Frequently asked questions
What is context rot?
Context rot is the empirical decline in an LLM's accuracy, instruction-following, and reasoning quality as the active token count grows — even when nothing is truncated and even on tasks unrelated to the added content. The term was coined on Hacker News in June 2025 and rigorously documented by Chroma Research, which found every one of 18 frontier models tested degraded as input tokens grew.
What is the 'dumb zone' in LLM agents?
The dumb zone is the practitioner-observed range — roughly 50k–100k working tokens — where agents start producing more errors, tool-call loops, and premature terminations, well inside the model's advertised window. The term comes from HumanLayer's analysis of ~100k coding-agent sessions, which showed sharp reliability drops past that threshold.
Why don't bigger context windows fix the problem?
Because the failure is attentional, not capacity-based. Research like 'Lost in the Middle' (Liu et al., 2023) and NVIDIA's RULER benchmark shows effective context is roughly a third of the advertised window, with information in the middle of long contexts attended to far less than information at the start or end. A 1M-token window holds the tokens; the model doesn't pay equal attention to them.

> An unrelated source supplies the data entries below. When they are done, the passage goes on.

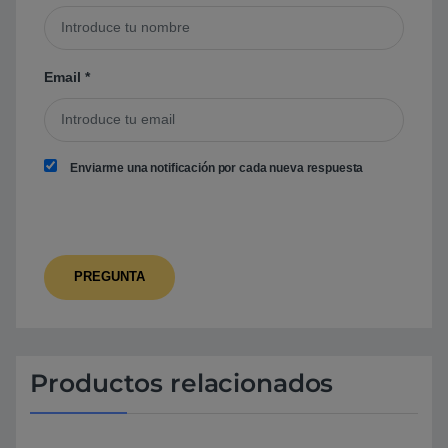
Email
*
Enviarme una notificación por cada nueva respuesta
Productos relacionados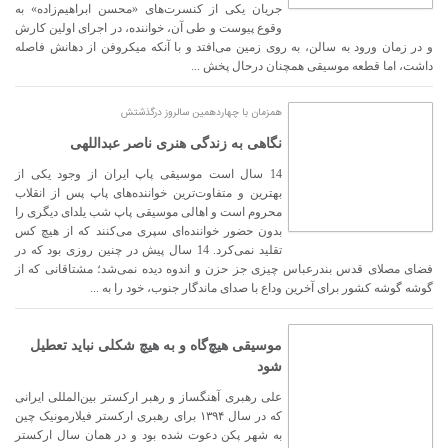
جریان یکی از کنسرت‌های «محسن ابراهیم‌زاده» به
وقوع پیوست و طی آن، خواننده، در اجرای اولین کارش
و در زمان ورود به سالن، به روی زمین می‌افتد و با آنکه میکروفن از دهانش فاصله
داشت، اما قطعه موسیقی همچنان درحال پخش ...
همزمان با چهاردهمین سالروز درگذشتش
نگاهی به زندگی هنری ناصر عبداللهی
14 سال است موسیقی پاپ ایران از وجود یکی از
بهترین و متفاوت‌ترین خواننده‌های پاپ پس از انقلاب
محروم است و اهالی موسیقی پاپ شب یلدای دیگری را
بدون حضور خواننده‌ای سپری می‌کنند که از هیچ کس
تقلید نمی‌کرد. 14 سال پیش در چنین روزی بود که در
فضای مصلای قدس بندرعباس چیزی جز حزن و اندوه دیده نمی‌شد؛ مشتاقانی که از
گوشه گوشه کشور برای آخرین وداع با صدای ماندگار جنوب، خود را به ...
موسیقی هیچ‌گاه و به هیچ شکلی نباید تعطیل
شود
علی رهبری آهنگساز و رهبر ارکستر بین‌المللی ایرانی
که در سال ۱۳۹۴ برای رهبری ارکستر فیلارمونیک چین
به شهر پکن دعوت شده بود و در همان سال ارکستر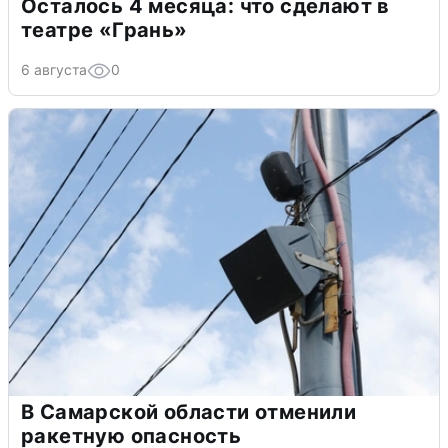
Осталось 4 месяца: что сделают в
театре «Грань»
6 августа
0
В Самарской области отменили
ракетную опасность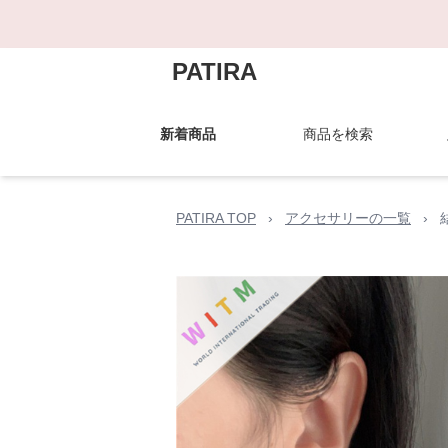
PATIRA
新着商品
商品を検索
PATIRA TOP
›
アクセサリーの一覧
›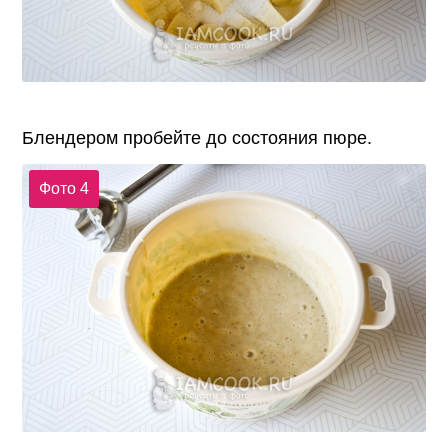
Блендером пробейте до состояния пюре.
Фото 4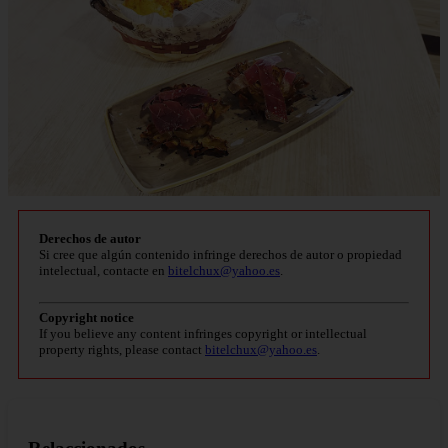
Derechos de autor
Si cree que algún contenido infringe derechos de autor o propiedad
intelectual, contacte en
bitelchux@yahoo.es
.
Copyright notice
If you believe any content infringes copyright or intellectual
property rights, please contact
bitelchux@yahoo.es
.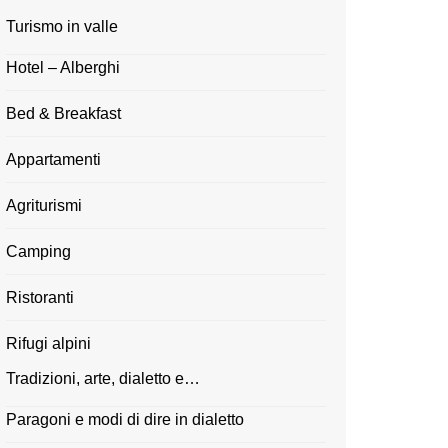
Turismo in valle
Hotel – Alberghi
Bed & Breakfast
Appartamenti
Agriturismi
Camping
Ristoranti
Rifugi alpini
Tradizioni, arte, dialetto e…
Paragoni e modi di dire in dialetto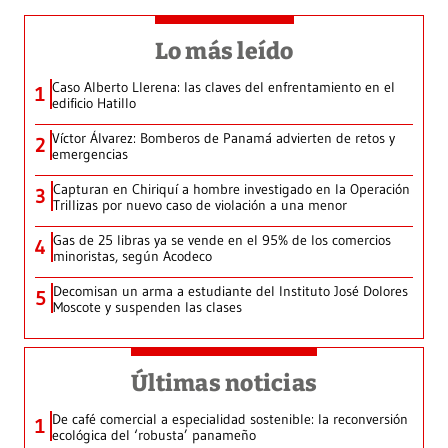
Lo más leído
Caso Alberto Llerena: las claves del enfrentamiento en el
1
edificio Hatillo
Víctor Álvarez: Bomberos de Panamá advierten de retos y
2
emergencias
Capturan en Chiriquí a hombre investigado en la Operación
3
Trillizas por nuevo caso de violación a una menor
Gas de 25 libras ya se vende en el 95% de los comercios
4
minoristas, según Acodeco
Decomisan un arma a estudiante del Instituto José Dolores
5
Moscote y suspenden las clases
Últimas noticias
De café comercial a especialidad sostenible: la reconversión
1
ecológica del ‘robusta’ panameño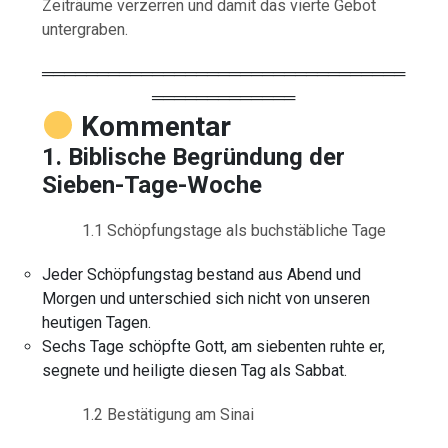
Zeiträume verzerren und damit das vierte Gebot
untergraben.
═════════════════════════════════
═════════════
Kommentar
1. Biblische Begründung der
Sieben-Tage-Woche
1.1 Schöpfungstage als buchstäbliche Tage
Jeder Schöpfungstag bestand aus Abend und
Morgen und unterschied sich nicht von unseren
heutigen Tagen.
Sechs Tage schöpfte Gott, am siebenten ruhte er,
segnete und heiligte diesen Tag als Sabbat.
1.2 Bestätigung am Sinai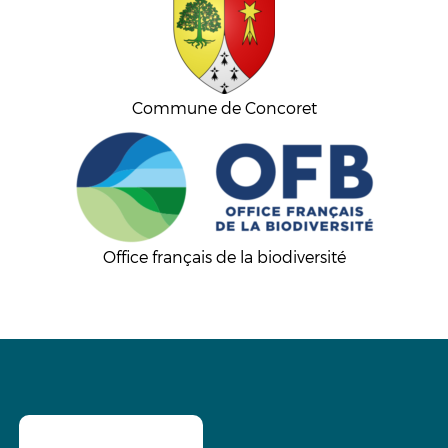
Commune de Concoret
Office français de la biodiversité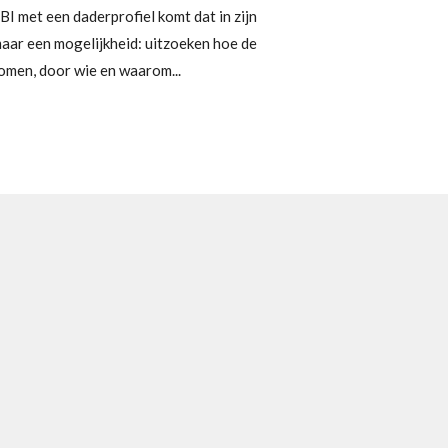
I met een daderprofiel komt dat in zijn
k maar een mogelijkheid: uitzoeken hoe de
omen, door wie en waarom...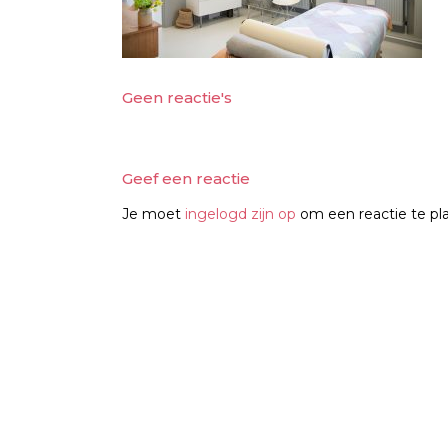
Geen reactie's
Geef een reactie
Je moet
ingelogd zijn op
om een reactie te pl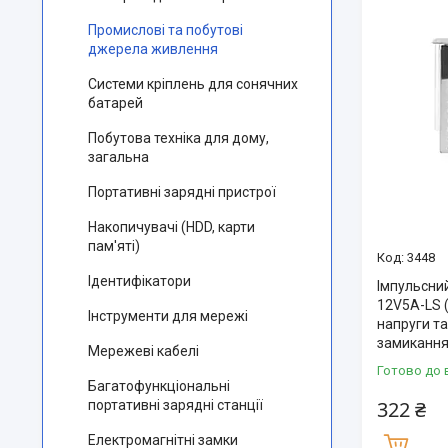
Промислові та побутові
джерела живлення
Системи кріплень для сонячних
батарей
Побутова техніка для дому,
загальна
Портативні зарядні пристрої
Накопичувачі (HDD, карти
пам'яті)
3448
Ідентифікатори
Імпульсни
12V5A-LS (
Інструменти для мережі
напруги та
замиканн
Мережеві кабелі
Готово до 
Багатофункціональні
322 ₴
портативні зарядні станції
Електромагнітні замки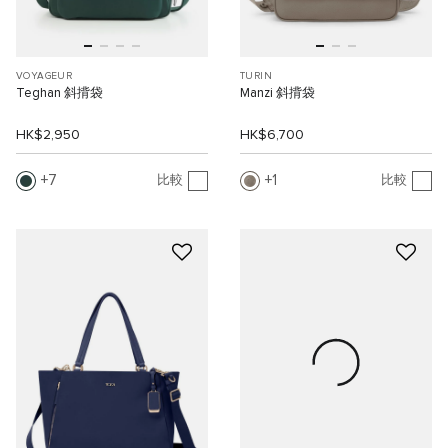
VOYAGEUR
TURIN
Teghan 斜揹袋
Manzi 斜揹袋
HK$2,950
HK$6,700
7
1
比較
比較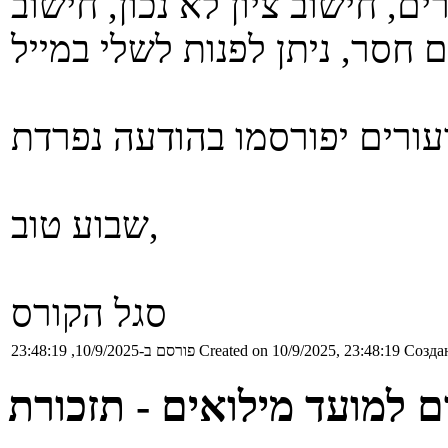
ם, חישוב ציון לא נכון, חישוב
שבוע טוב,
סגל הקורס
Создан
Created on 10/9/2025, 23:48:19
פורסם ב-10/9/2025, 23:48:19
ם למועד מילואים - תזכורת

What's the most effective mitigation for context rot?
Architectural separation: keep the LLM's in-context working set (the inner loop) small, and externalize durable state — plans, progress, decisions — to files and git (the outer loop), reconstructing a fresh context each turn. Production agents combine this with compaction, sub-agent delegation, prompt caching of stable prefixes, and position-aware prompt design.
Has long-context performance improved in newer models?
Yes, but unevenly. The U-shaped position bias is shallower in GPT-4o, Claude 4, and Gemini 1.5/2 than in the models Liu et al. originally tested, and Gemini 1.5 reported near-perfect needle-in-haystack retrieval at 10M tokens. But the gains concentrate in literal-matching retrieval and cost/latency — not in reasoning, instruction-following, or agent-loop reliability at long context, which are what production agents need.